Whether or not all U.S. investments in South Africa should be withdrawn may be a debatable question. A few American corporations have aggressively challenged apartheid regulations, and perhaps a case can be made that they constitute a progressive force in South Africa.

While Rhodesia's Ian Smith, South Africa's Vorster and South African Bantustan Chief Gatcha Buthelezi insist that American investments provide jobs for South African blacks, the trade union groups and leaders of South Africa's black liberation movements contend that American dollars only serve to shore up the apartheid regime.

In general, heavy U.S. investment in South Africa--currently at $2.5 billion--does contribute to the economic strength of the Vorster regime, and makes it more likely that the U.S. will continue to use business rather than human interest as the major guidepost for our foreign policy in southern Africa.

While it can be argued that some aspects of American involvement may seem less morally abhorrent than other, many of the actions taken by the Harvard Corporation at shareholders' meetings this spring are less ambiguous. Harvard would do no more than abstain on a shareholder resolution that would have forced Manufacturers' Hanover Trust to stop making loans to the South African government. We're not even talking about loans to corporations in South Africa--we're talking about loans to the Vorster government itself. In another instance, the University would not vote to force the General Electric Corporation--a company that even Harvard's investment research center described as one of the more socially retrograde U.S. corporations in South Africa--to withdraw its operations from the country. Treasurer George Putnam explained the Harvard Corporation members' vote by saying they believe General Electric to be a "responsible" corporation in South Africa.

SO WHAT'S WRONG with Harvard students? Why do we sit by idly and watch the Harvard Corporation support apartheid and protest half tongue-in-cheek for our hot scrambled eggs, while other undergraduates around the country, presumably just as occupied with their work and play as we are, risk arrest or expulsion to protest institutional investment in oppression?

A number of reasons for our inactivity sugges themselves. Perhaps we simply are uninformed as to the nature of the South African regime and Harvard's investment in the country. Clearly this is not that case. We at Harvard read the national papers, so we should have some feel for the gravity of the wrongs being committed in South Africa.

Perhaps we are aware of what is happening, but are just too self-centered to be outraged by oppression going on half-way around the world, even though the loyal Corporation we give our money to financially supports that oppression. This is an explanation which I just don't want to believe could be true.

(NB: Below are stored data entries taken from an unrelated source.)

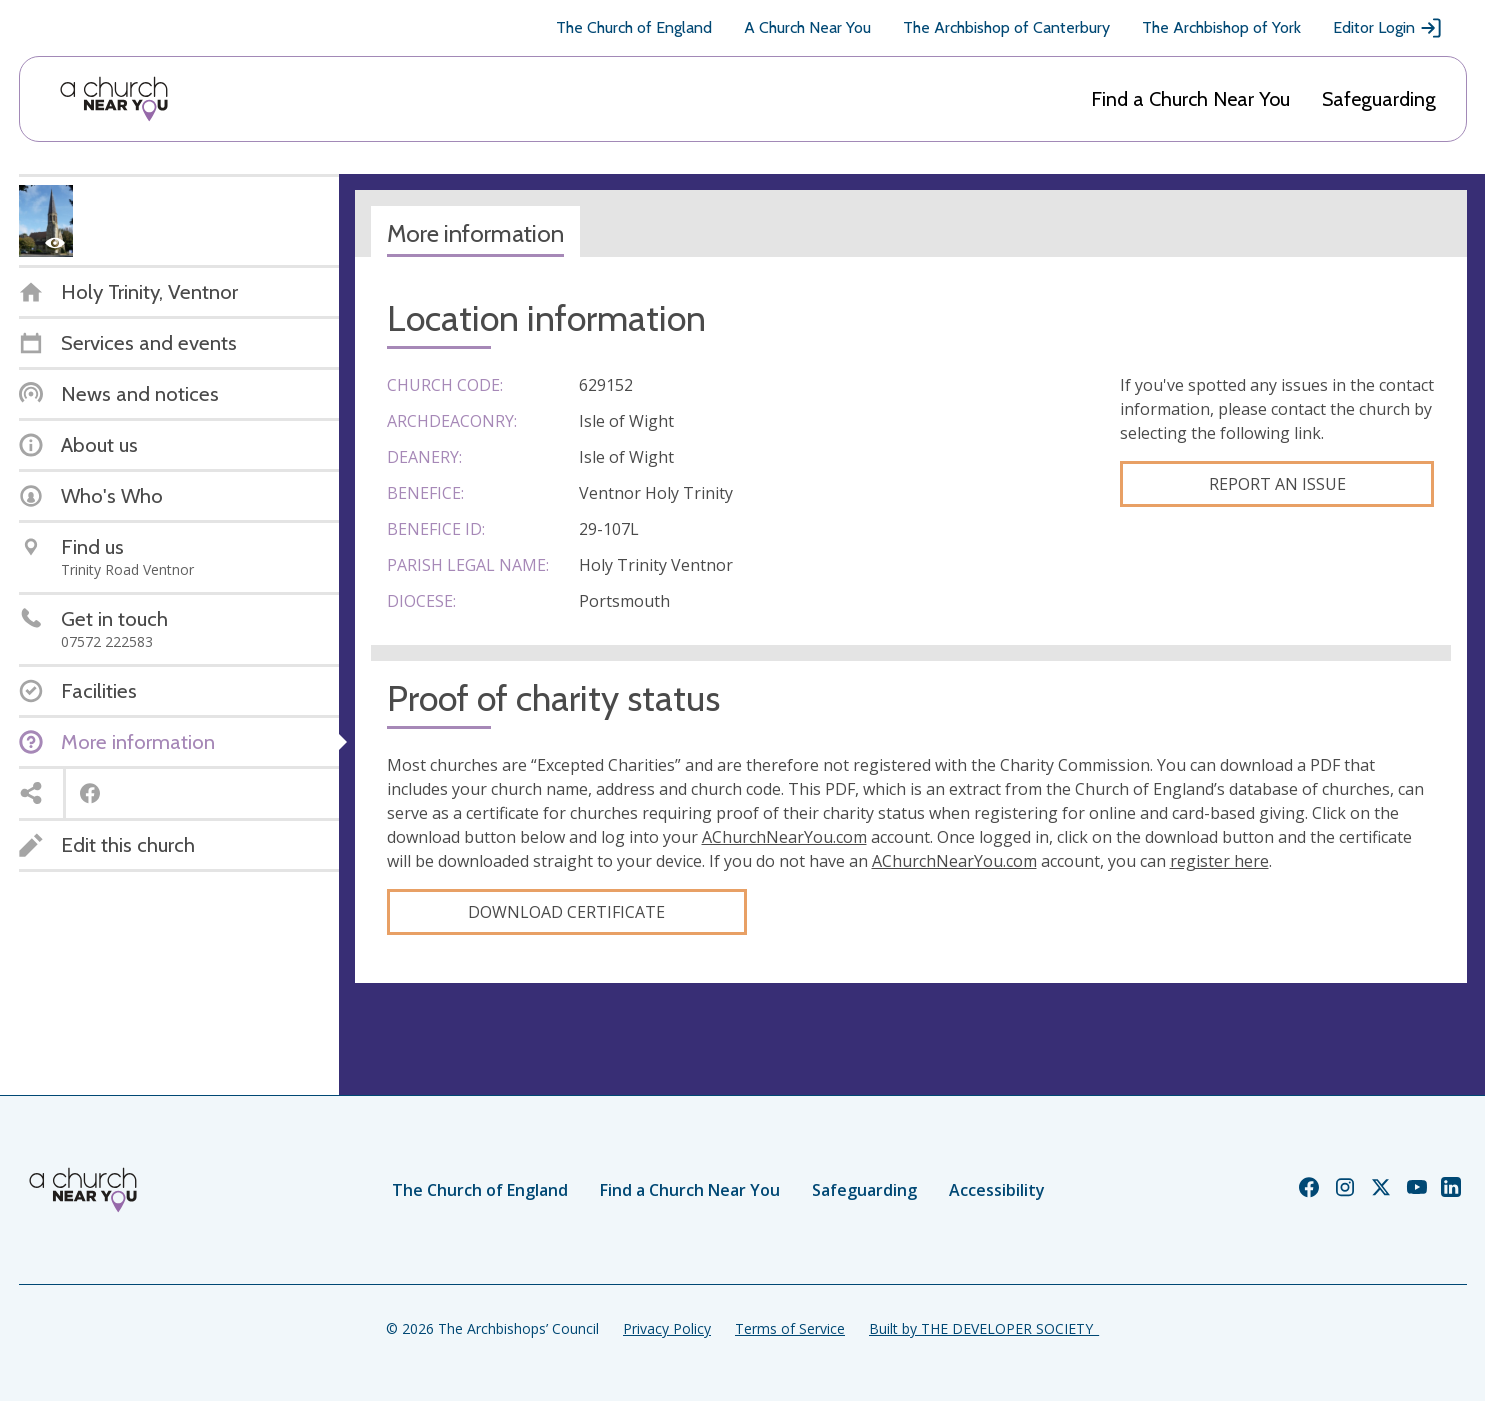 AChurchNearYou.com (784, 837)
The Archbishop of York (1221, 27)
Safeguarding (1379, 99)
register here (1219, 861)
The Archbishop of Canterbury (1006, 27)
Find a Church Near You (1190, 99)
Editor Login (1388, 28)
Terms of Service (790, 1328)
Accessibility (997, 1190)
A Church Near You (807, 27)
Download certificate (566, 912)
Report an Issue (1277, 484)
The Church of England (634, 27)
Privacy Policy (667, 1328)
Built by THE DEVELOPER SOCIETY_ (984, 1328)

Maybe we are outraged by Harvard's actions, but we're afraid of what the disciplinary consequences of protest might be. The job market is tight, and many may not want to play games with their futures even if it means not taking a stand on a moral issue we consider important. This reason is probably at least partially correct. But at the same time, it seems clear that Harvard never would have 300 students arrested as Stanford did--the University learned too many bitter lessons in 1969 to do something like that.

So why our inactivity?

Most likely, we are outraged by apartheid and by Harvard's investment policies which effectively support it, but we simply feel impotent in the face of Harvard, the immovable institution. Harvard is certainly not Hampshire College, where the school's administrators seem to admit they are accountable to the students at the college. Perhaps Harvard Corporation members do believe the age, wealth and prestige of the University do give it the right, or at least the raw power, to completely ignore the moral indignation of the students who, after all, are the essential reasons for the University's existence. Quite sadly, the Harvard Corporation members may well believe this, and they may be right. But one can never be sure that Harvard is this powerful, and that our sense of impotence--our Harvard politics of despair--is justified? We can only find out by daring to try, daring to test Harvard's stubborn and misplaced resolve.